Recent correspondence with the government and Natural England follows release of data on 8 April showing that ‘confirmed New Herd Breakdowns’ (NHBs) have risen since the 2017 implementation of Supplementary Culling in the Gloucestershire and Somerset cull areas. Confirmed NHB’s in Gloucestershire jumped from 10 to 23 cases.

Following release of the data, the claimant is taking further action against the government to stop the issue of supplementary cull licences and has written to DEFRA and Natural England to formally request that DEFRA withdraw the Supplementary Culling Guidance and NE revoke licenses issued under the supplementary cull policy. A response is expected in a week. Further legal proceedings may follow.

In any event, the Court of Appeal will hear a case brought by Tom Langton in 2018 scheduled for 2/3 July  which asks the Court to quash the supplementary cull policy guidance, issued in 2017. The hearing will also address other questions which have emerged over safeguards on protected nature sites from culling. The principal argument in the guidance case is that government lacked the necessary evidence and safeguards to justify the supplementary cull policy. The recent data on NHB confirms that supplementary culling is not associated with any bTB decline benefits and could well be contributing to policy and licensing failure.
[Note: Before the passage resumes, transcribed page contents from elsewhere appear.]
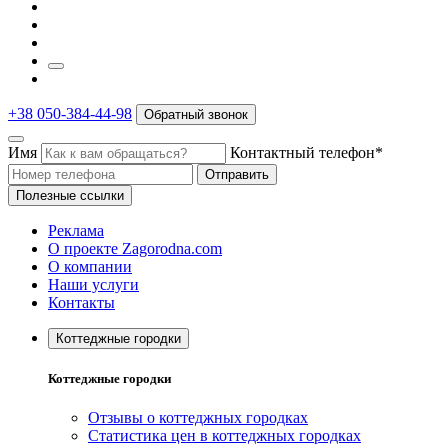
+38 050-384-44-98
Обратный звонок
Имя
Контактный телефон*
Отправить
Полезные ссылки
Реклама
О проекте Zagorodna.com
О компании
Наши услуги
Контакты
Коттеджные городки
Коттеджные городки
Отзывы о коттеджных городках
Статистика цен в коттеджных городках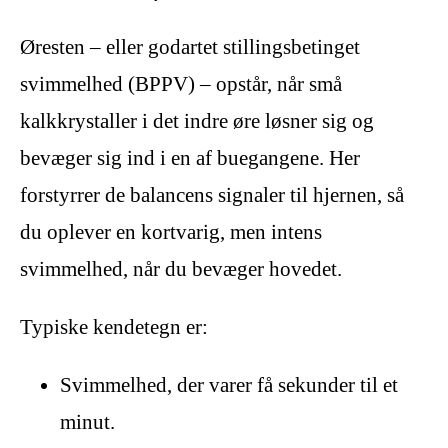
Øresten – eller godartet stillingsbetinget
svimmelhed (BPPV) – opstår, når små
kalkkrystaller i det indre øre løsner sig og
bevæger sig ind i en af buegangene. Her
forstyrrer de balancens signaler til hjernen, så
du oplever en kortvarig, men intens
svimmelhed, når du bevæger hovedet.
Typiske kendetegn er:
Svimmelhed, der varer få sekunder til et
minut.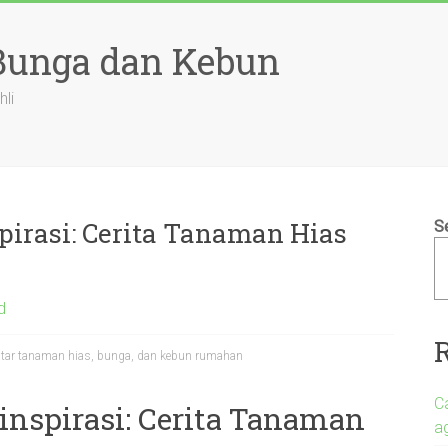
 Bunga dan Kebun
hli
rasi: Cerita Tanaman Hias
S
d
eputar tanaman hias, bunga, dan kebun rumahan
C
spirasi: Cerita Tanaman
a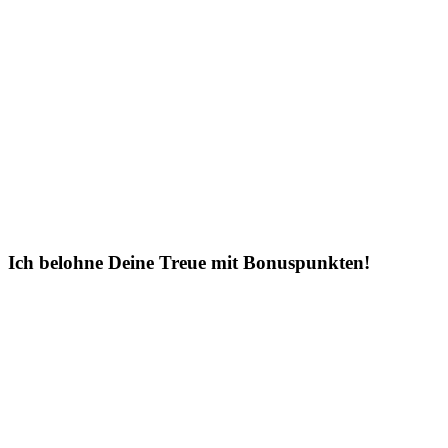
Ich belohne Deine Treue mit Bonuspunkten!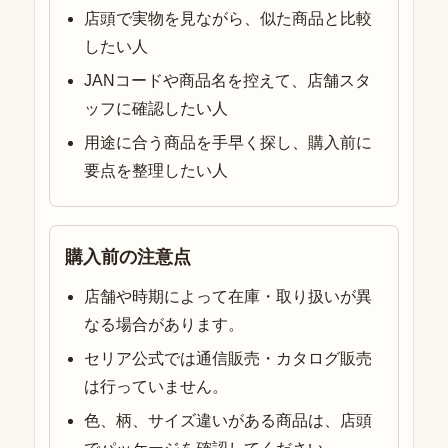
店頭で実物を見ながら、似た商品と比較
したい人
JANコードや商品名を控えて、店舗スタ
ッフに確認したい人
用途に合う商品を手早く探し、購入前に
要点を整理したい人
購入前の注意点
店舗や時期によって在庫・取り扱いが異
なる場合があります。
セリア公式では通信販売・カタログ販売
は行っていません。
色、柄、サイズ違いがある商品は、店頭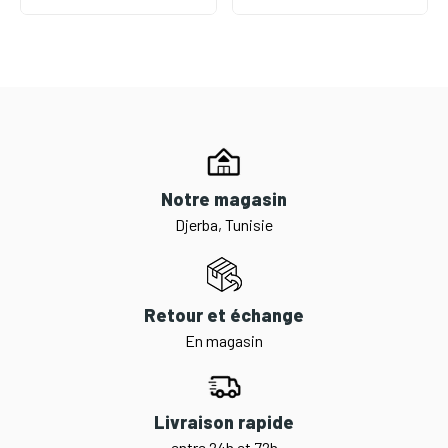
Notre magasin
Djerba, Tunisie
Retour et échange
En magasin
Livraison rapide
entre 24h et 72h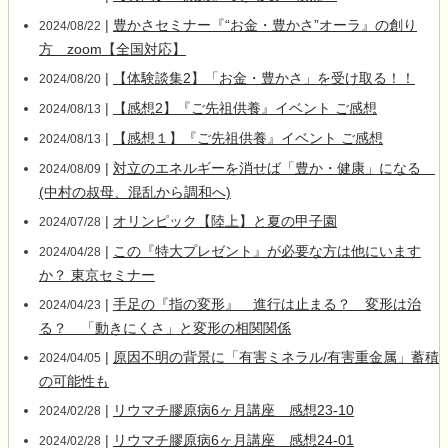
|
豊かさセミナー『“お金・豊かさ”オーラ』の創り
2024/08/22
方 zoom【全国対応】
|
【体験談集2】「お金・豊かさ」を受け取る！！
2024/08/20
|
【感想2】『ご先祖供養』イベント ご感想
2024/08/13
|
【感想１】『ご先祖供養』イベント ご感想
2024/08/13
|
対立のエネルギーを消せば「豊か・健康」になる
2024/08/09
(中村の叔母、混乱から調和へ)
|
オリンピック【陸上】と夏の甲子園
2024/07/28
|
この『特大プレゼント』が必要な方は他にいます
2024/04/28
か？ 東京セミナー
|
手足の『指の変形』 進行は止まる？ 変形は治
2024/04/23
る？ 「動きにくさ」と変形の相関関係
|
原因不明の背景に「有害ミネラル/有害重金属」蓄積
2024/04/05
の可能性も
|
リウマチ膠原病6ヶ月講座 感想23-10
2024/02/28
|
リウマチ膠原病6ヶ月講座 感想24-01
2024/02/28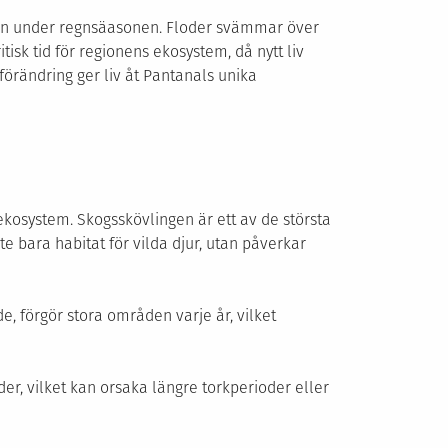
ionen under regnsäasonen. Floder svämmar över
tisk tid för regionens ekosystem, då nytt liv
förändring ger liv åt Pantanals unika
ekosystem. Skogsskövlingen är ett av de största
e bara habitat för vilda djur, utan påverkar
 förgör stora områden varje år, vilket
er, vilket kan orsaka längre torkperioder eller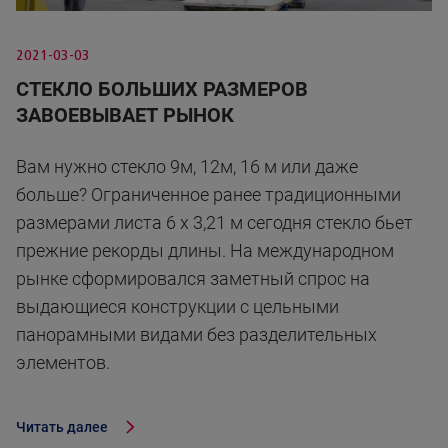
2021-03-03
СТЕКЛО БОЛЬШИХ РАЗМЕРОВ
ЗАВОЕВЫВАЕТ РЫНОК
Вам нужно стекло 9м, 12м, 16 м или даже
больше? Ограниченное ранее традиционными
размерами листа 6 x 3,21 м сегодня стекло бьет
прежние рекорды длины. На международном
рынке сформировался заметный спрос на
выдающиеся конструкции с цельными
панорамными видами без разделительных
элементов.
Читать далее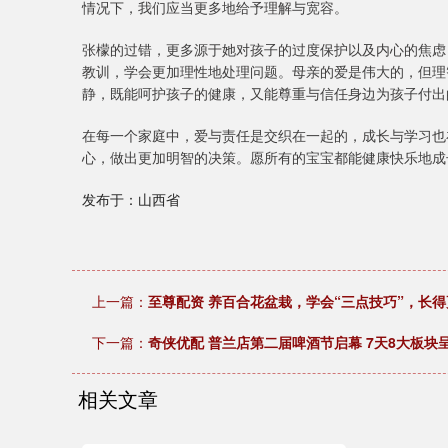
情况下，我们应当更多地给予理解与宽容。
张檬的过错，更多源于她对孩子的过度保护以及内心的焦虑
教训，学会更加理性地处理问题。母亲的爱是伟大的，但理
静，既能呵护孩子的健康，又能尊重与信任身边为孩子付出
在每一个家庭中，爱与责任是交织在一起的，成长与学习也
心，做出更加明智的决策。愿所有的宝宝都能健康快乐地成
发布于：山西省
上一篇：
至尊配资 养百合花盆栽，学会“三点技巧”，长得
下一篇：
奇侠优配 普兰店第二届啤酒节启幕 7天8大板块
相关文章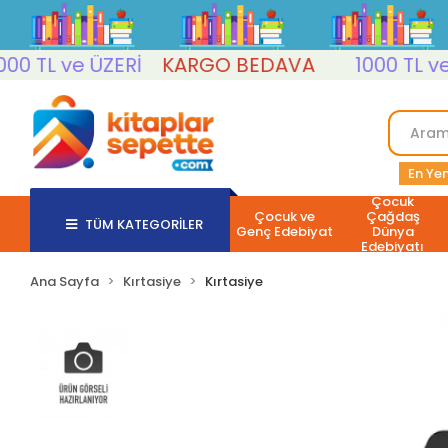
TL ve ÜZERİ
KARGO BEDAVA
1000 TL ve ÜZ
En Yen
Çocuk
Çocuk ve
Çağdaş
TÜM KATEGORİLER
Genç Edebiyat
Dünya
Edebiyatı
Ana Sayfa
Kırtasiye
Kırtasiye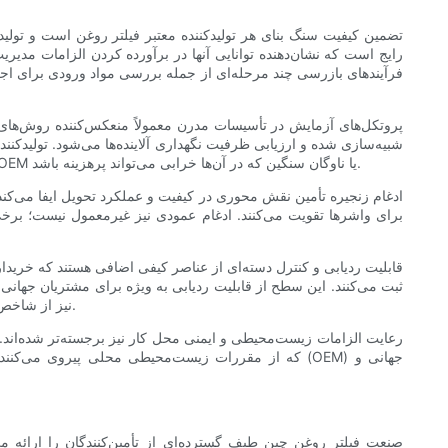
تضمین کیفیت سنگ بنای هر تولیدکننده معتبر فیلتر روغن است و تولیدکن
فرآیندهای بازرسی چند مرحله‌ای از جمله بررسی مواد ورودی برای اج
پروتکل‌های آزمایش در تأسیسات مدرن معمولاً منعکس‌کننده روش‌های 
شبیه‌سازی شده و ارزیابی ظرفیت نگهداری آلاینده‌ها می‌شود. تولیدکنند
دشوار اطمینان حاصل کنند. وجود این قابلیت‌های آزمایش، نشانه‌ای قوی از تعهد تولیدکننده به قابلیت اطمینان بلندمدت است، به‌ویژه برای کاربردهای OEM یا ناوگان سنگین که در آن‌ها خرابی می‌تواند پرهزینه باشد.
ادغام زنجیره تأمین نقش محوری در کیفیت و عملکرد تحویل ایفا می‌کند.
برای واشرها تقویت می‌کنند. ادغام عمودی نیز غیرمعمول نیست؛ برخی ا
قابلیت ردیابی و کنترل دسته‌ای از عناصر کیفی اضافی هستند که خریداران 
ثبت می‌کنند. این سطح از قابلیت ردیابی به ویژه برای مشتریان جهان
نیز از شاخص‌های بلوغ هستند - تولیدکنندگانی که سیاست‌های گارانتی واضح، راهنمایی فنی و لجستیک پاسخگو ارائه می‌دهند، معمولاً شرکای قابل اعتمادتری هستند.
رعایت الزامات زیست‌محیطی و ایمنی محل کار نیز برجسته‌تر شده‌اند. با
که از مقررات زیست‌محیطی محلی پیروی می‌کنند و در ر
صنعت فیلتر روغن چین طیف گسترده‌ای از تأمین‌کنندگان را ارائه می‌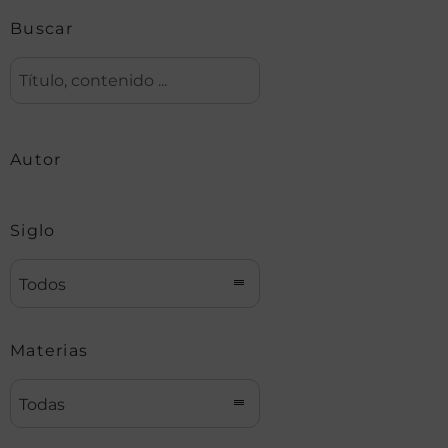
Buscar
Autor
Siglo
Todos
Materias
Todas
Mr Langton, an ecologist who has worked on studies of wild animal diseases, is challenging alleged breaches of the Protection of Badgers Act 1992 by the government. In particular, he is challenging claims made by the Chief Scientific Officer Prof Ian Boyd that badger culling with an experimental approach could be a learning process, despite senior scientists and expert organisations in 2017 advising that such an approach might be counterproductive. He said:

‘’The government has indicated that it can adapt its policy on badger culling as further evidence becomes available. However, it is well established that it is not possible to definitively identify the source of bTB in cattle herds breakdowns, except in cases where a new strain of bTB has been imported through cattle trading or neighbour contact.

In truth, the badger culling policy is a policy with no stop button, and where there is no possibility of learning, just a direction to continue killing badgers forever, even if measures are not working. This repeats the mistakes made in The Republic of Ireland where badger killing for decades cannot be linked to any changes in disease levels.

The English bTB emergency requires crisis management as the current cattle testing regimes and movement controls are clearly failing.  The Supplementary Culling policy is a road to no-where. Killing for the sake of killing. There is no potential for linking cause to effect, no scientific learning, and for that reason the policy is unlawful. It cannot show, as is required, that it is preventing the spread of disease.’’

FURTHER INFORMATION

In consultations held for the badger killing policy in 2011, Natural England appeared to indicate that badger culling was unlikely to contribute to disease reduction if other bTB control measures in cattle were not working. This consultation wording has since been redacted and is now kept secret.

Natural England’s new Chairman, environmentalist Tony Juniper is faced with a dilemma. Is he prepared to license the updated policy, that was initially introduced by former (2009-2013) NE Chairman and dairy farmer Poul Christensen?  He has to decide over the next few days and weeks whether to agree to support an acceleration of badger killing by around 25% to 40,000 badgers annually, starting this September. This would take place despite the lack of evidence of any contribution to reduction in disease spread and evidence that the policy could be worsening the crisis.